His hand came up, fingers sliding from my jaw to wrap around the front of my throat—not cutting off air, just a firm, deliberate band of heat that tipped my head back and held me exactly where he wanted me. My breath stuttered. Every part of me went tight and aware.
“You call the dark because you’re tired of thinkin’,” the demon said, his grip flexing just enough to remind me it was there. “You want to feel. You don’t want gentle. You want obsession. Possession. You want the edges of your agency to blur until all that’s left is sensation and surrender.”

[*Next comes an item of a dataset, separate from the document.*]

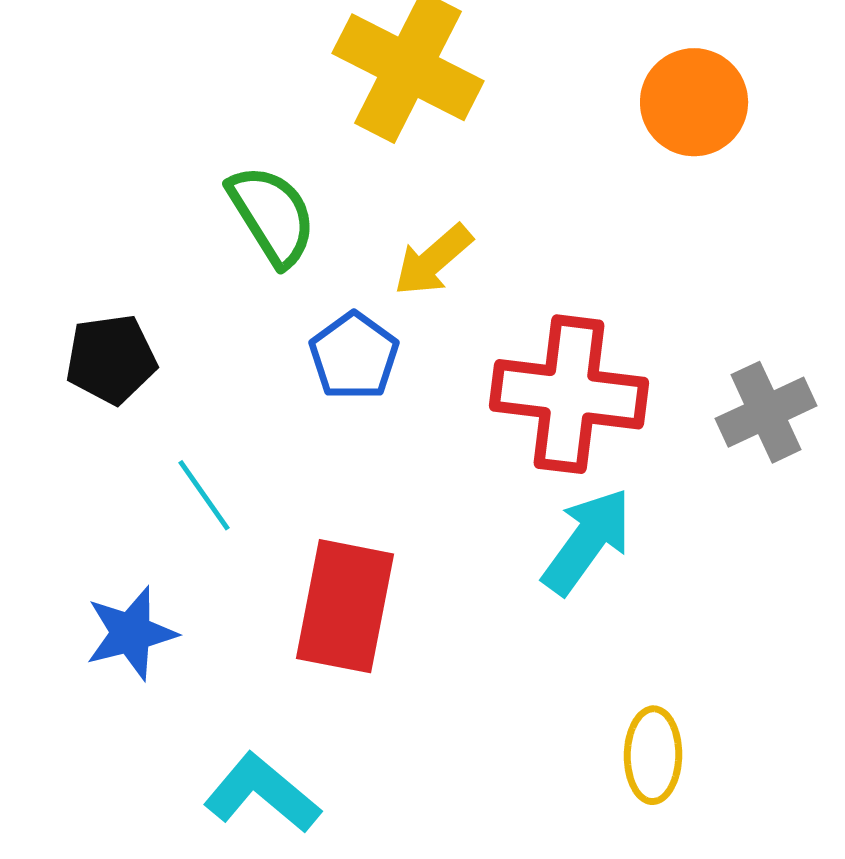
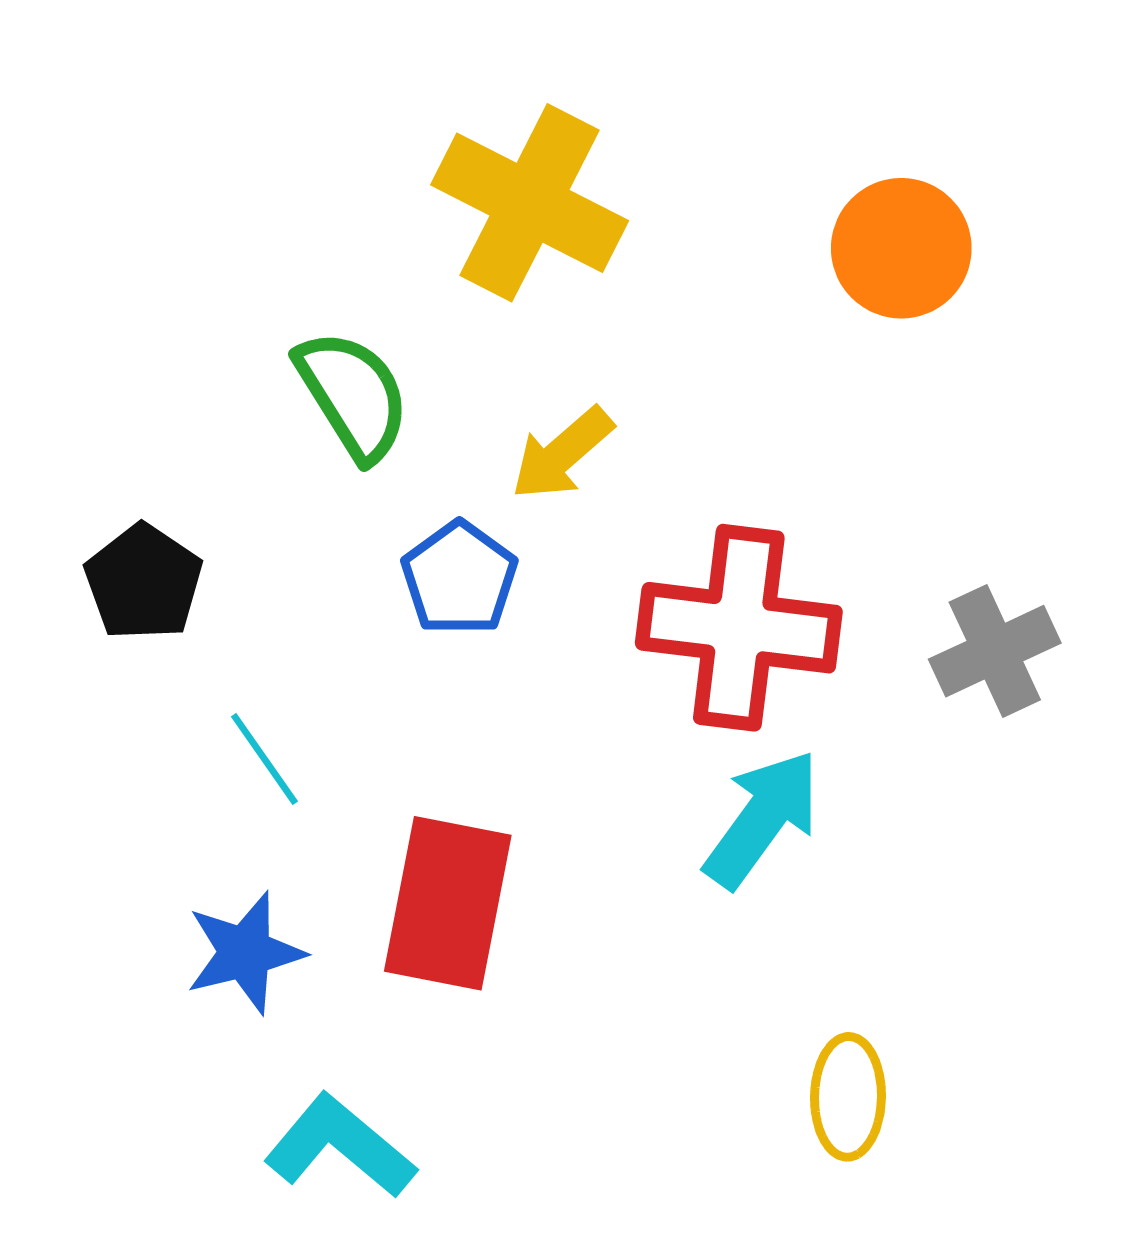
black pentagon: (111, 359) -> (144, 582), turned -30
blue star: (131, 633) -> (245, 953), moved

Every sentence landed with humiliating, perfect accuracy.
His thumb stroked once along the hollow of my throat, a mockery of comfort. “And that’s exactly why you summoned me, isn’t it,” he purred, “my little cock-craving slut?”
Beside me, Lugh made a low sound—half warning, half the growl of a man fighting the urge to intervene. He didn’t move, though. I felt the restraint in him, the way he was watching to see if I’d pull away. I didn’t.
A dark, amused chuckle rumbled out of the demon. “Look at the way your precious demigod’s jaw ticks when I call you names.”
Lugh’s answer came out as a low scrape of sound, rough with something he wasn’t bothering to hide anymore.
“I’m not here to like it, am I?” he said, gaze fixed on the demon but weight angled toward me. Then his eyes slid back to my face, softer, darker. “I’m here to give her exactly what she wants.”
“I think there’s far more temptation,” Lugh went on, voice dropping, “in findin’ a man with steadfast devotion to bringin’ you pleasure. Ye’re forgettin’ things from my side of the market.”
As he spoke, he unfolded to his full height in one smooth motion, never breaking eye contact.
With a gentle, unmistakable pull, he drew me up off my knees.
He brought me to my feet right in front of him, keeping one hand at my waist. My legs wobbled, muscles protesting, and I swayed instinctively toward him.
The demon’s low growl rumbled through the air the moment my body left the level of his reach, a dark, possessive sound at my side—as if the loss of my nearness to his touch offended him on principle.
Lugh’s hands brushed up my arms, barely there, but it lit up my nerves like kindling. He moved slowly, deliberately, as if memorizing every part of me.
“The fierce protector,” he murmured, voice dark silk, “her shield against the world.” He caught my wrist, lifted it, and mouthed the pulse there—unhurried yet somehow possessive. The simple intimacy of it stole my composure, a small, unguarded sound escaping before I could stop it.